George names names and goes after “data gravity”

Fraser is in no mood to be polite here — he literally says he can be counted on to “name and shame” anyone engaged in “data moats.” He argues “data gravity” is one of the most overrated ideas in data: cloud egress only looks terrifying when pipelines are badly designed, and if you use CDC instead of copying the entire dataset every night, the amount moved is far smaller than people think.

Why SaaS vendors never really own enough context to win

On the SaaS side, he says companies like Salesforce, Workday, and SAP love the strategy-slide fantasy that managing customer data gives them a moat. In practice, it breaks because no vendor has all of a customer’s data — maybe 10% at best — so both the positive case fails and the negative case kicks in: customers hate being blocked from replicating their own information.

The customer playbook: replicate, negotiate, lawyer up if needed

Fraser’s advice gets very concrete here: insist on a replica of your own data, don’t query the source system every time, and write replication rights into big SaaS contracts. He also warns people not to blindly accept a vendor’s interpretation of its own terms of service, because legal language is often counterintuitive and vendors frequently overstate what customers are prohibited from doing.

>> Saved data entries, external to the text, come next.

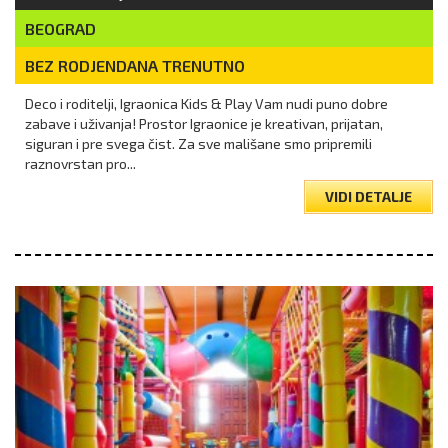
BEOGRAD
BEZ RODJENDANA TRENUTNO
Deco i roditelji, Igraonica Kids & Play Vam nudi puno dobre
zabave i uživanja! Prostor Igraonice je kreativan, prijatan,
siguran i pre svega čist. Za sve mališane smo pripremili
raznovrstan pro...
VIDI DETALJE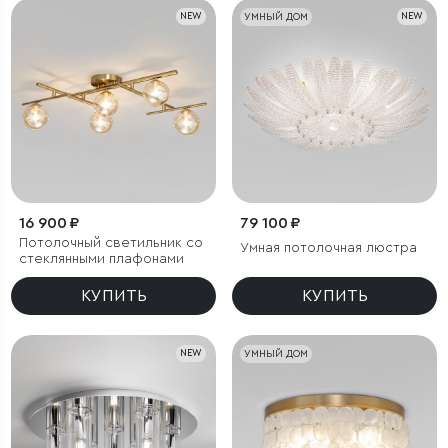
NEW
УМНЫЙ ДОМ
NEW
16 900 ₽
79 100 ₽
Потолочный светильник со
Умная потолочная люстра
стеклянными плафонами
КУПИТЬ
КУПИТЬ
NEW
УМНЫЙ ДОМ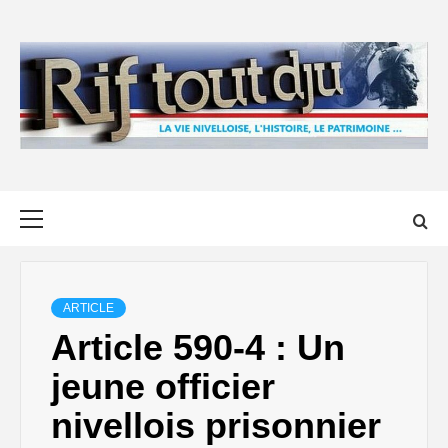
Skip
to
content
Primary
Menu
ARTICLE
Article 590-4 : Un
jeune officier
nivellois prisonnier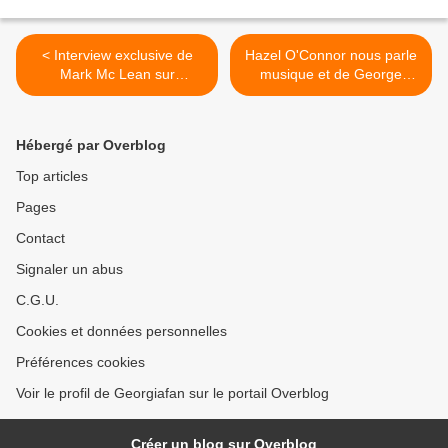
< Interview exclusive de
Hazel O'Connor nous parle
Mark Mc Lean sur
musique et de George
Symphonica !!
Michael !! >
Hébergé par Overblog
Top articles
Pages
Contact
Signaler un abus
C.G.U.
Cookies et données personnelles
Préférences cookies
Voir le profil de Georgiafan sur le portail Overblog
Créer un blog sur Overblog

Why Iceberg matters, and why AI should sit on your existing data stack

When Joe asks for a blueprint, Fraser points to opendatainfrastructure.org, which includes a vendor leaderboard and contract language suggestions. Technically, he’s pretty prescriptive: Iceberg is the best common format because Snowflake, Databricks, DuckDB, Python, Microsoft Fabric, and AWS Glue can all read it, making it the safest long-term bet for unknown future AI workflows.

Shared context beats one-off AI connectors

This is where Fraser gets especially sharp about enterprise AI. He says Claude- or ChatGPT-style connectors are fine for simple personal domains like Gmail or Google Drive, but business data is shared, permissioned, and messy — think Salesforce, billing, Jira, Zendesk — so the real work is curation, not just extraction. Most companies already do that curation for BI, so his thesis is: reuse the same data warehouse or lake foundations for AI.

Mixed queries, coding agents, and the very database-shaped future

Fraser describes asking Fivetran’s internal AI to sample Gong transcripts from customer calls over 15 minutes in the last week and summarize themes — a perfect example of analytics and semantics blending into one workflow. He also talks like someone personally re-energized by agents: he’s back to prototyping code, uses AI during meetings, built a bot to run his USTA tennis team, and came away convinced that agents need databases, shared state, and eventually a more unified corporate identity model.

Where Fivetran is headed next

By the end, the product roadmap comes into focus: more data lake adoption, transparent migration of existing destinations into Iceberg-backed lakehouse setups, and big ambitions after the pending dbt merger closes. Fraser basically admits Fivetran is becoming a different kind of data platform — one built around interoperability rather than lock-in, with AI, dbt, and open formats all sitting on the same foundation.